--- START ---

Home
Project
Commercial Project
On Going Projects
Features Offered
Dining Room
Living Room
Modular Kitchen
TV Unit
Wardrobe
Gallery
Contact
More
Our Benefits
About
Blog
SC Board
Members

--- END ---
--- START ---

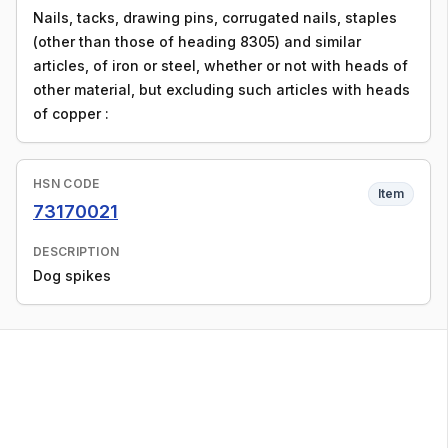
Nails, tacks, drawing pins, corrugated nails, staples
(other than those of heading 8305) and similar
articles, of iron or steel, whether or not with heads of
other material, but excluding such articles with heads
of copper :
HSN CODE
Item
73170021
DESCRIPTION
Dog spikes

--- END ---
--- START ---

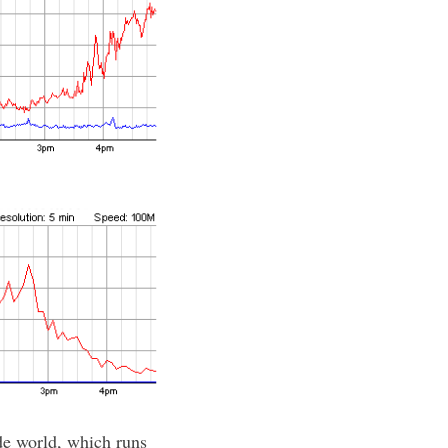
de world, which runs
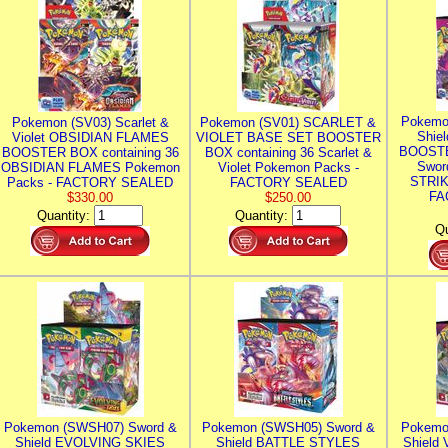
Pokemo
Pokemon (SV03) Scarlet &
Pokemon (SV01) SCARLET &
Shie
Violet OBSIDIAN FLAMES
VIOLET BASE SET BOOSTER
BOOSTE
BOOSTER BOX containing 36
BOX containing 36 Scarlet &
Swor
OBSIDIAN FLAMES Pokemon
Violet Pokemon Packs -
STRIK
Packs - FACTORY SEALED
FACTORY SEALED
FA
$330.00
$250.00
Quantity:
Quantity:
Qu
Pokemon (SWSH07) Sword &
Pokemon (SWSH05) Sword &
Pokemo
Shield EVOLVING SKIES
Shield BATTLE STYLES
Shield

--- END ---

**WHAT THE TASK ASKS**
The lines to show are those in the data above that include "other".

**ANSWER FOR THE TASK**
(other than those of heading 8305) and similar
other material, but excluding such articles with heads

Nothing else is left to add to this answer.